I met Ray Anderson in 1996 at a conference about The Natural Step (https://thenaturalstep.org), an environmental action framework from Sweden. He had founded Interface (http://www.interface.com/US/en-US/homepage), a carpet tile manufacturer, in 1973 and built it into one "of the world's largest manufacturers of modular carpet for commercial and residential applications and a leading producer of commercial broadloom and commercial fabrics."
In 1994 he started the company on Mission Zero (https://www.interface.com/US/en-US/about/mission/Our-Mission), zero environmental impact by 2020 because, he said, his grandchildren started getting on him about environment, pollution, ecology. He listened, took a good, long look at what he was doing, and realized he was a pirate, robbing resources and giving nothing back but waste and indigestible detritus.
So he started the company on Mission Zero, the promise to eliminate any negative impact the company has on the environment by the year 2020. They did by 2019.
At that meeting in 1996, Anderson said that Interface was working on seven aspects: eliminating waste; eliminating emissions; renewable energy; closed loop recycling; resource efficient transportation (which may he thought might be the most difficult); and sensitivity - teaching sustainability (using the example of hiring a family therapist at the Interface factory to help keep workers from bringing problems at home to work [and vice versa?] and citing the resulting growth in production and morale); and finally, redesigning commerce. For Ray Anderson, the "prototypical company of the 21st century will take nothing from the Earth, do no harm, be just, and do well by doing good." It is interesting to note that the Hippocratic Oath is "First do no harm" and that the first precept of Buddhism, according to Gary Snyder, is "Do no unnecessary harm.”

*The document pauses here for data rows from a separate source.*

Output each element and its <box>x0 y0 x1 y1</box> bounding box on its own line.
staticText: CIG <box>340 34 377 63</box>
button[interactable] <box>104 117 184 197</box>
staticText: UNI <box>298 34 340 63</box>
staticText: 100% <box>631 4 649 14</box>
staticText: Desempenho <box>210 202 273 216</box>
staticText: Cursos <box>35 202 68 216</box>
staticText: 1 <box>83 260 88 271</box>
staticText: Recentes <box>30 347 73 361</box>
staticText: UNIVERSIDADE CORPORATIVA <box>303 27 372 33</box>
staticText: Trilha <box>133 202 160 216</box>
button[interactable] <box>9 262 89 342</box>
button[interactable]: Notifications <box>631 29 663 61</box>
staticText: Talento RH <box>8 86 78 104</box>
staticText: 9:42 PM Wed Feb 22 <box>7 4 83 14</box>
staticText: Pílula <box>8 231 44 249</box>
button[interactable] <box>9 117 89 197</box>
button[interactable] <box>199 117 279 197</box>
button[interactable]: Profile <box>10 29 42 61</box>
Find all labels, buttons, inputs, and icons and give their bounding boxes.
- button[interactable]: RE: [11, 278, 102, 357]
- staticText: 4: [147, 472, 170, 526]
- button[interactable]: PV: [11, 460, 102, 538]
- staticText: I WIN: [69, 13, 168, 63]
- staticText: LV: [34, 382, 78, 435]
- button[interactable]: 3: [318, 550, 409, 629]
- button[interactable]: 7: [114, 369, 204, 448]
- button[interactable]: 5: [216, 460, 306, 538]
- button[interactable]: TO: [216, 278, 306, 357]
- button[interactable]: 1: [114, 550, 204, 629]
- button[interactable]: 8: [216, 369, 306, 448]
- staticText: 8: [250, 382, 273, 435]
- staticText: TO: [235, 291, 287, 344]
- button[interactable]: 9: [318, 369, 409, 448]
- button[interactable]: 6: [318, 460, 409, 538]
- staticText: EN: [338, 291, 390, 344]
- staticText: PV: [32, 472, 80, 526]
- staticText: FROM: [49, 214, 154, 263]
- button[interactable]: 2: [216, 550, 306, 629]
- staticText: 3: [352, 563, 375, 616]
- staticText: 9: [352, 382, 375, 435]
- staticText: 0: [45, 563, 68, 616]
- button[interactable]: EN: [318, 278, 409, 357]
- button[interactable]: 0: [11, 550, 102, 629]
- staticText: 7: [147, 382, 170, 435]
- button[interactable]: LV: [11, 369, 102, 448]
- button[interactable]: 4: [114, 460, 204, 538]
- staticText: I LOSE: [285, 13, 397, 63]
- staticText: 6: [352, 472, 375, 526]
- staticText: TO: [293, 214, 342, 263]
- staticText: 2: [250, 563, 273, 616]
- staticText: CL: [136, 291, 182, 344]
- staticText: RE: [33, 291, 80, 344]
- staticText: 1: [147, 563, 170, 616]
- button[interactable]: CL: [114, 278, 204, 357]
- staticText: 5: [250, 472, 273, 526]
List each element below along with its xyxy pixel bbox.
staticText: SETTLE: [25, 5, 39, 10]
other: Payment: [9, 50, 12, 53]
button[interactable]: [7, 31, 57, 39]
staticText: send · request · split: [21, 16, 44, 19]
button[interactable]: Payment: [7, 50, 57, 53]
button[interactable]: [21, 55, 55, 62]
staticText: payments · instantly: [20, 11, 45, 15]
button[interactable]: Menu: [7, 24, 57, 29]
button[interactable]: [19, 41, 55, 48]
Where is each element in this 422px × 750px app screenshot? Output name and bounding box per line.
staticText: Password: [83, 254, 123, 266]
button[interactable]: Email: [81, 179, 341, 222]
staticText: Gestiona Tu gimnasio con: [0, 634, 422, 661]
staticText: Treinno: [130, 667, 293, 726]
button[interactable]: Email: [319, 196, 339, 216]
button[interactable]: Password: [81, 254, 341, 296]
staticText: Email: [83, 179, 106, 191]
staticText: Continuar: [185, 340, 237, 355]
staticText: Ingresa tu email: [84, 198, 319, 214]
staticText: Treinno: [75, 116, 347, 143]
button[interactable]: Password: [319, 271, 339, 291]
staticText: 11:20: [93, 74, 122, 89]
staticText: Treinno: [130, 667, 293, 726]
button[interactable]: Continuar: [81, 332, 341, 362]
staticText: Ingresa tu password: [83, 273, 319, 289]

Now that Interface is living with zero negative impact it has launched its next mission, Climate Take Back, a net positive mission:
https://www.interface.com/US/en-US/sustainability/climate-take-back-en_US
They intend to do it by
Live zero
Love carbon
Lead the industrial re-revolution
Let nature cool
Ray Anderson told us back in 1996, "I think the Earth needs a miracle. We can be that miracle.”
He certainly was.
Ray Anderson wrote Mid-Course Correction: Toward a Sustainable Enterprise: The Interface Model (1998) and Confessions of a Radical Industrialist: Profits, People, Purpose: Doing Business by Respecting the Earth (2009) which was released as Business Lessons from a Radical Industrialist (2011).

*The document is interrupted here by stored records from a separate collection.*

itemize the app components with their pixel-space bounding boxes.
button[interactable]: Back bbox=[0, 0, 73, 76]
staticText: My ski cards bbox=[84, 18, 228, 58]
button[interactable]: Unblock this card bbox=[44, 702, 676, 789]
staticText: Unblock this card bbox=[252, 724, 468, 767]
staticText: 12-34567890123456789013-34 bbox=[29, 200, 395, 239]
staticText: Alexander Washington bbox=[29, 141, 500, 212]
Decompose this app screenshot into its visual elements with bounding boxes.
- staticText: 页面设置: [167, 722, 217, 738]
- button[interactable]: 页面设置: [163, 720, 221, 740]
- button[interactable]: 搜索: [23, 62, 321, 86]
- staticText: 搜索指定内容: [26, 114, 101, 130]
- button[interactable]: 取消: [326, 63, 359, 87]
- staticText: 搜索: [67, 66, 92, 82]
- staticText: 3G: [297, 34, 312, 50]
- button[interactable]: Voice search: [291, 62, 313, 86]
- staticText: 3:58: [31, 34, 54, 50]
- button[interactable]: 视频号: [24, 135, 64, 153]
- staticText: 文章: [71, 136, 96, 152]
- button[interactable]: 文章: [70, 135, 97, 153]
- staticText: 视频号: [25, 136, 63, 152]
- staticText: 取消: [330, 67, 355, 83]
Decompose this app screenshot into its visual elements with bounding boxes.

One of the informative stories he tells is of the partnership between Thomas Edison and Henry Ford to build an electric vehicle system together before WWI.
(136) In the fall of 1912, the promise of Edison's new battery rose to the next level. His latest wizardry would allow every home, automobile, and industrial source to function as a freestanding generating station.

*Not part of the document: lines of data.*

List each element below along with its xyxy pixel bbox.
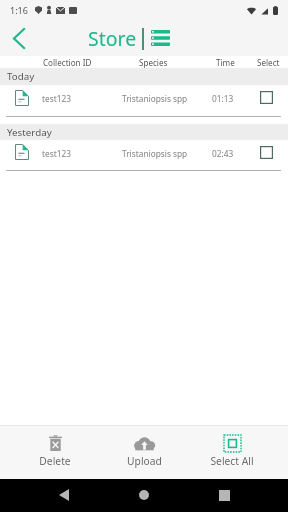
button[interactable]: Upload [108,426,180,479]
staticText: test123 [42,148,71,159]
button[interactable]: Back [52,483,76,507]
button[interactable]: test123 [0,140,288,171]
staticText: Delete [39,454,71,468]
staticText: Select All [210,454,254,468]
staticText: 1:16 [10,4,28,16]
staticText: Species [139,57,168,68]
button[interactable]: test123 [0,85,288,117]
staticText: Yesterday [7,126,52,139]
staticText: Store [88,25,137,52]
staticText: Upload [127,454,162,468]
staticText: 02:43 [212,148,234,159]
staticText: Tristaniopsis spp [122,93,188,104]
staticText: 01:13 [212,93,234,104]
button[interactable]: Recents [212,483,236,507]
button[interactable]: Select item [260,91,273,104]
button[interactable]: List options [151,30,170,46]
button[interactable]: Back [6,25,32,51]
staticText: Today [7,70,35,83]
button[interactable]: Home [132,483,156,507]
button[interactable]: Delete [19,426,91,479]
staticText: Time [216,57,235,68]
button[interactable]: Select item [260,146,273,159]
staticText: test123 [42,93,71,104]
staticText: Select [257,57,280,68]
button[interactable]: Select All [196,426,268,479]
staticText: Collection ID [43,57,92,68]
staticText: Tristaniopsis spp [122,148,188,159]
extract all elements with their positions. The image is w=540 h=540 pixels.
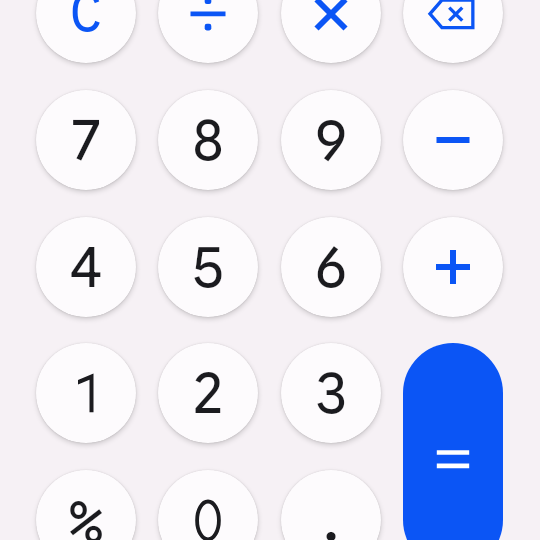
button[interactable] [36,343,136,443]
button[interactable]: Equals [403,343,503,540]
button[interactable] [158,470,258,540]
button[interactable]: 8 [158,90,258,190]
staticText: 4 [69,233,103,303]
button[interactable]: Divide [158,0,258,63]
staticText: 6 [314,233,348,303]
button[interactable]: 2 [158,343,258,443]
staticText: 9 [314,106,348,176]
staticText: 2 [191,359,225,429]
staticText: 5 [191,233,225,303]
button[interactable]: 3 [281,343,381,443]
button[interactable]: Backspace [403,0,503,63]
button[interactable]: 9 [281,90,381,190]
button[interactable]: % [36,470,136,540]
button[interactable]: 7 [36,90,136,190]
staticText: C [70,0,102,46]
button[interactable]: Plus [403,217,503,317]
button[interactable]: 4 [36,217,136,317]
button[interactable]: Minus [403,90,503,190]
button[interactable]: 6 [281,217,381,317]
staticText: % [69,488,103,540]
staticText: 3 [314,359,348,429]
button[interactable]: Clear [36,0,136,63]
button[interactable]: 5 [158,217,258,317]
button[interactable]: . [281,470,381,540]
staticText: . [314,486,348,540]
staticText: 7 [69,106,103,176]
staticText: 8 [191,106,225,176]
button[interactable]: Multiply [281,0,381,63]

In mid-September 1912, Edison announced the result of some fifty thousand experiments conducted during seven painstaking years - a radical new energy-self-sufficient home. He called it the Twentieth Century Suburban Residence. ostentatiously overstuffed with every modern gadget and appliance from a coffee percolator to a washing machine, to room heaters and coolers, to phonographs and tiny movie projectors - the mansion was an electric marvel. Every device and system, basement to roof, was powered by batteries replenished continuously by a small-scale household electrical generator.